Performance test Flink vs Storm

classic Classic list List threaded Threaded
2 messages Options
Reply | Threaded
Open this post in threaded view
|

Performance test Flink vs Storm

Prasanna kumar
Hi,

We are testing flink and storm for our streaming pipelines on various
features.

In terms of Latency,i see the flink comes up short on storm even if more
CPU is given to it. Will Explain in detail.

*Machine*. t2.large 4 core 16 gb. is used for Used for flink task manager
and storm supervisor node.
*Kafka Partitions* 4
*Messages tested:* 1million
*Load* : 50k/sec

*Scenario*:
Read from Kafka -> Transform (Map to a different JSON format) - > Write to
a Kafka topic.

*Test 1*
Storm Parallelism is set as 1. There are four processes. 1 Spout (Read from
Kafka) and 3 bolts (Transformation and sink) .
Flink.
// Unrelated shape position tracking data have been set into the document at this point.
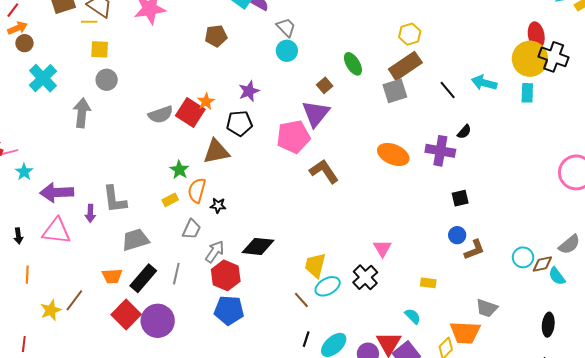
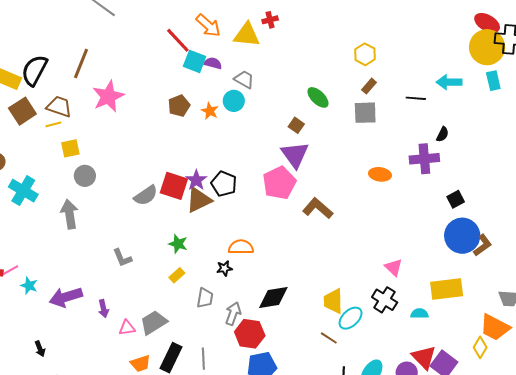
red ellipse: (536, 35) -> (487, 23), turned -35
cyan circle: (287, 51) -> (234, 101), moved
brown rectangle: (405, 66) -> (369, 86), size x0.5
black line: (448, 90) -> (416, 98), turned -30
purple star: (249, 91) -> (196, 180), moved
gray square: (395, 91) -> (365, 113), turned 30
orange star: (206, 101) -> (210, 111), moved
black pentagon: (239, 123) -> (224, 184), turned -30
brown triangle: (216, 152) -> (199, 200), moved
orange ellipse: (393, 154) -> (380, 174), size x0.7
orange semicircle: (197, 190) -> (241, 247), moved, turned 90
gray L-shape: (115, 199) -> (122, 258), moved, size x0.7
pink triangle: (57, 231) -> (127, 328), moved, size x0.6
blue circle: (457, 235) -> (462, 236), size x2.0
gray line: (176, 274) -> (203, 359), moved
yellow rectangle: (428, 283) -> (447, 289), size x2.0
cyan semicircle: (413, 316) -> (419, 314), moved, turned -30
orange trapezoid: (465, 333) -> (495, 327), turned 40

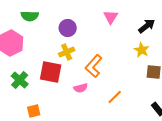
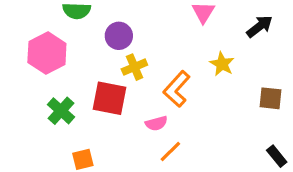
purple circle: (68, 28) -> (119, 36), moved
yellow star: (142, 50) -> (222, 64), moved
orange line: (115, 97) -> (170, 151), moved

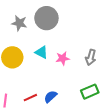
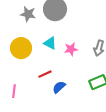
red line: (30, 98) -> (45, 74), moved

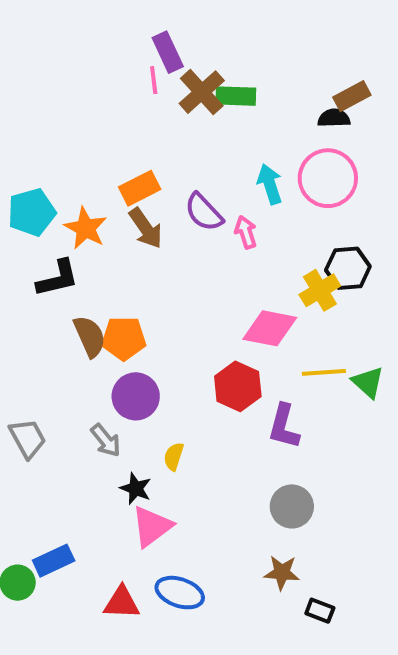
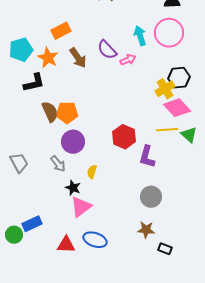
orange rectangle: (140, 188) -> (61, 31), moved
pink arrow: (246, 232) -> (128, 60), turned 84
pink diamond: (270, 328) -> (177, 108), moved, turned 36

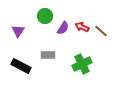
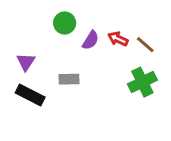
purple triangle: (18, 31) -> (26, 62), moved
green cross: (82, 64) -> (142, 82), moved

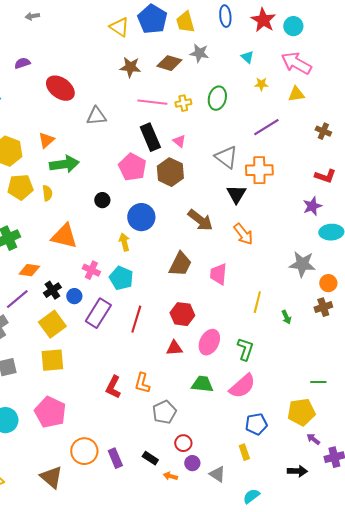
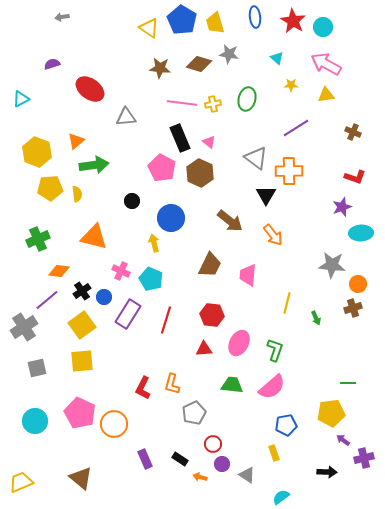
orange circle: (84, 451) -> (114, 424), moved

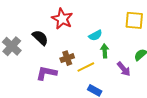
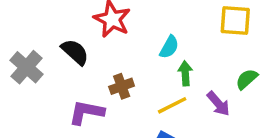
cyan semicircle: (95, 35) -> (169, 47), turned -32
yellow line: (86, 67) -> (172, 105), moved

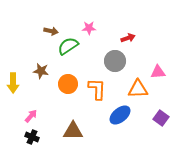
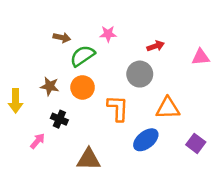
pink triangle: (158, 72) -> (201, 57), moved
orange circle: (68, 84) -> (83, 87), moved
black cross: (32, 137) -> (59, 119), moved

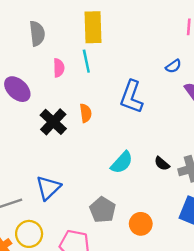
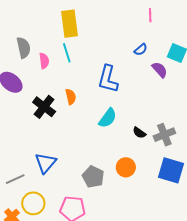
gray semicircle: (37, 33) -> (23, 48), moved
cyan semicircle: (122, 162) -> (108, 118), moved
orange circle: (141, 224) -> (126, 167), moved

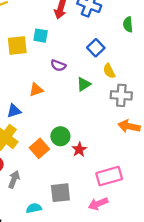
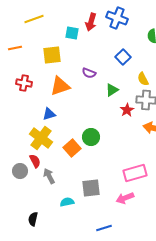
cyan square: (41, 36) -> (72, 33), moved
yellow semicircle: (109, 71) -> (143, 79), moved
orange triangle: (36, 90) -> (60, 86), moved, size x1.5
red star: (79, 150) -> (127, 110), moved
gray arrow: (14, 179) -> (49, 176), turned -49

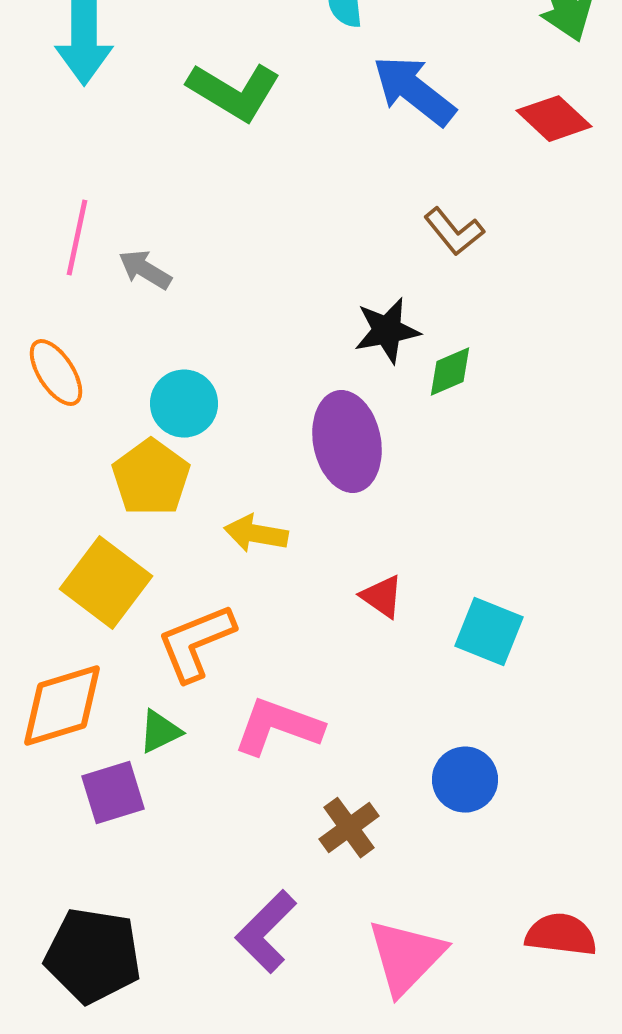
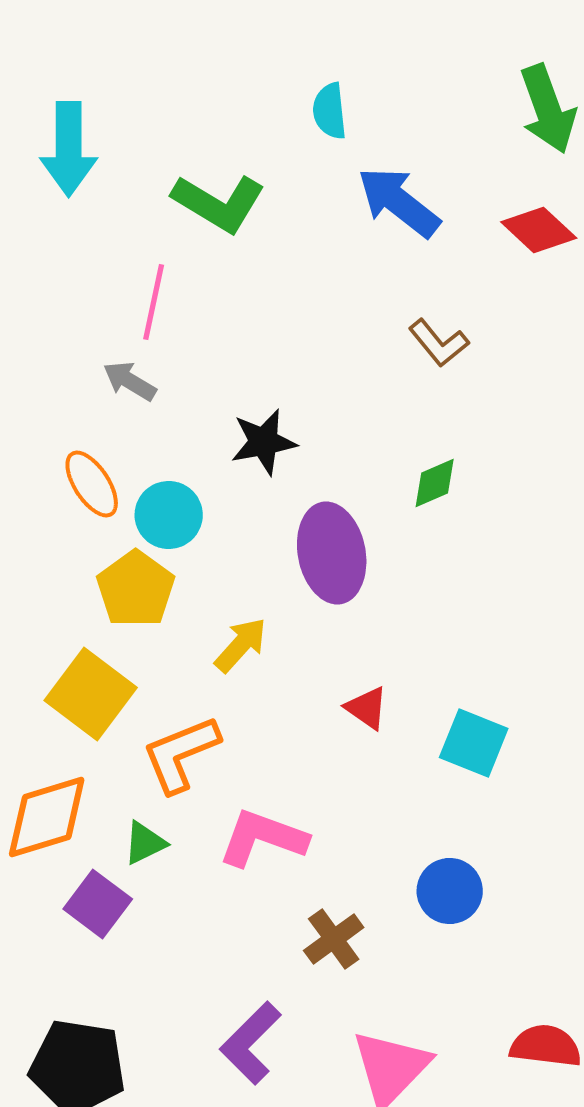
pink line: (77, 238) -> (154, 302), moved
black star: (387, 331) -> (264, 442), moved
orange ellipse: (56, 373) -> (92, 484), moved
yellow arrow: (256, 534) -> (241, 645), turned 122
purple square: (113, 793) -> (98, 904), turned -36

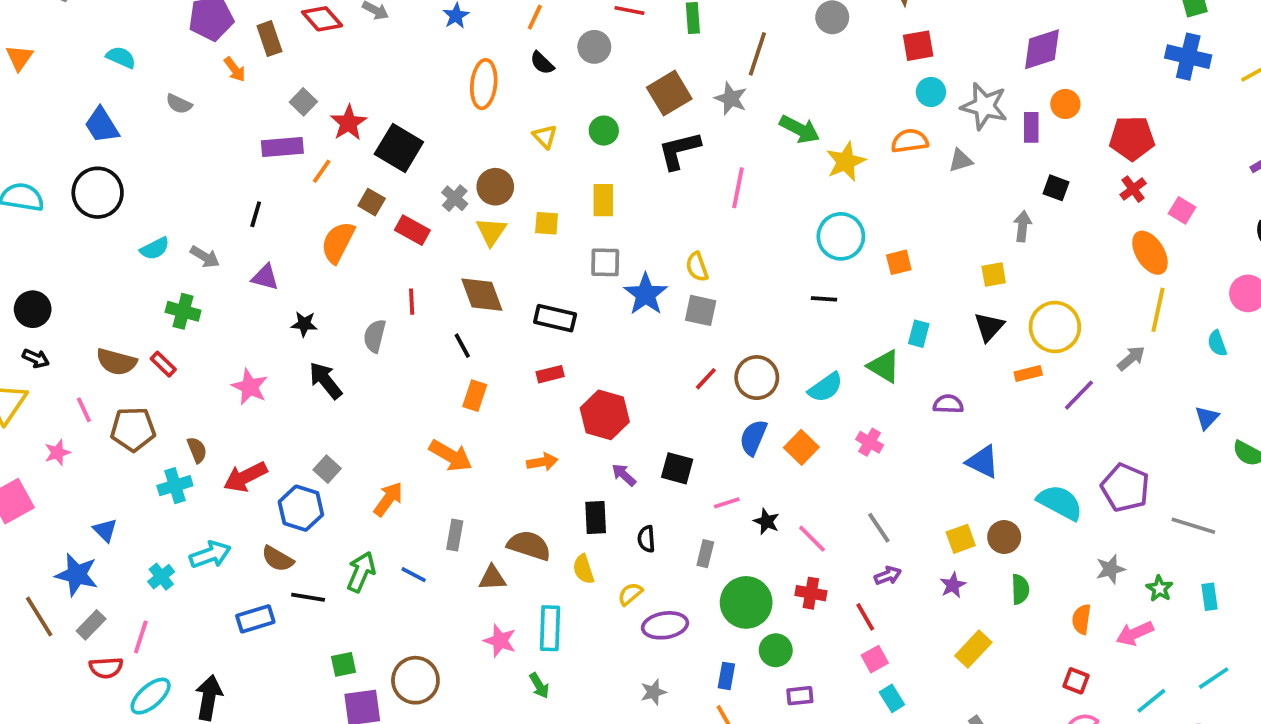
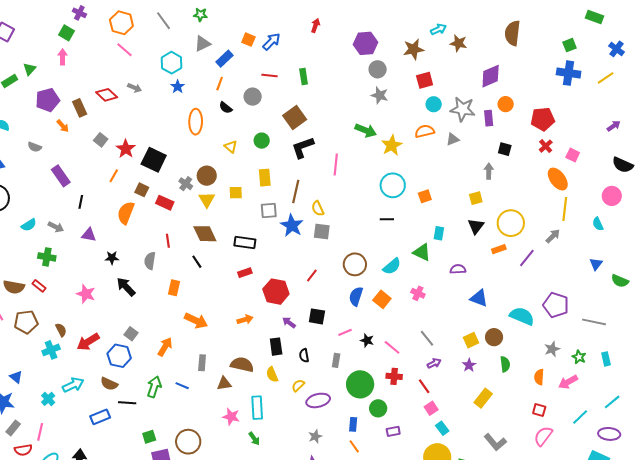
brown line: (757, 54) -> (296, 191), moved
gray star: (731, 99) -> (380, 95), moved
purple rectangle: (282, 147) -> (61, 176), moved, turned 65
red line: (706, 379) -> (312, 275), moved
orange rectangle: (475, 396) -> (174, 288), moved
Operator level parallelism not set. Task Parallelism is set as 1.
Task slot is 1 per core.

Storm was 130 milliseconds faster in 1st record.
Storm was 20 seconds faster in 1 millionth record.

*Test 2*
Storm Parallelism is set as 1. There are four processes. 1 Spout (Read from
Kafka) and 3 bolts (Transformation and sink)
Flink. Operator level parallelism not set. Task Parallelism is set as 4.
Task slot is 1 per core. So all cores is used.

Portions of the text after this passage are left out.